Inserting verbatim PostScript code.

With the standard two-dimensional graphics primitives in Mathematica you can produce most of the effects that can be obtained with PostScript. Sometimes, however, you may find it necessary to give PostScript code directly. You can do this using the special two-dimensional graphics primitive PostScript.

The strings you specify in the PostScript primitive will be inserted verbatim into the final PostScript code generated by Display. You should use the PostScript primitive with care. For example, it is crucial that the code you give restores the PostScript stack to exactly its original state when it is finished. In addition, to specify positions of objects, you will have to understand the coordinate scaling that Mathematica does in its PostScript output. Finally, any PostScript primitives that you insert can only work if they are supported in the final PostScript interpreter that you use to display your graphics.

The PostScript primitive gives raw PostScript code which draws a Bézier curve.

In[1]:= Show[Graphics[ {

PostScript[".008 setlinewidth"],

PostScript[".1 .1 moveto"],

PostScript["1.1 .6 -.1 .6 .9 .1 curveto stroke"] },

Frame -> True]]

Out[1]=

In most cases, a particular Mathematica graphics object always generates PostScript of a particular form. For Graphics3D objects, the option RenderAll allows you to choose between two different forms.

The main issue is how the polygons which make up three-dimensional objects should be rendered. With the default setting RenderAll -> True, all polygons you specify are drawn in full, but those behind are drawn first. When all the polygons are drawn, only those in front are visible. However, while an object is being drawn on a display, you can typically see the polygons inside it.
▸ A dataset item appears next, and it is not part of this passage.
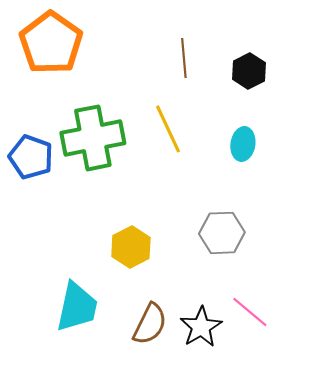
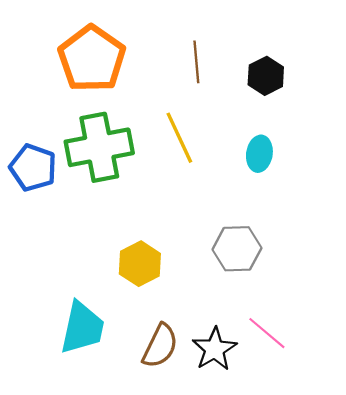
orange pentagon: (51, 43) -> (92, 59), moved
The problem with this approach is that for an object with many layers, you may generate a large amount of spurious PostScript code associated with polygons that are not visible in the final image. You can potentially avoid this by setting RenderAll -> False. In this case, Mathematica works out exactly which polygons or parts of polygons will actually be visible in your final image, and renders only these. So long as there are fairly few intersections between polygons, this approach will typically yield less PostScript code, though it may be much slower.

An option for rendering three-dimensional pictures.

When you generate a PostScript representation of a three-dimensional object, you lose all information about the depths of the parts of the object. Sometimes, you may want to send to external programs a representation which includes depth information. Often, the original Graphics3D object in Mathematica form is then the appropriate representation. But some external programs cannot handle intersecting polygons. To deal with this, Graphics3D includes the option PolygonIntersections. If you set PolygonIntersections -> False, then Show will return not your original Graphics3D object, but rather one in which intersecting polygons have been broken into disjoint pieces, at least with the setting for ViewPoint and so on that you have given.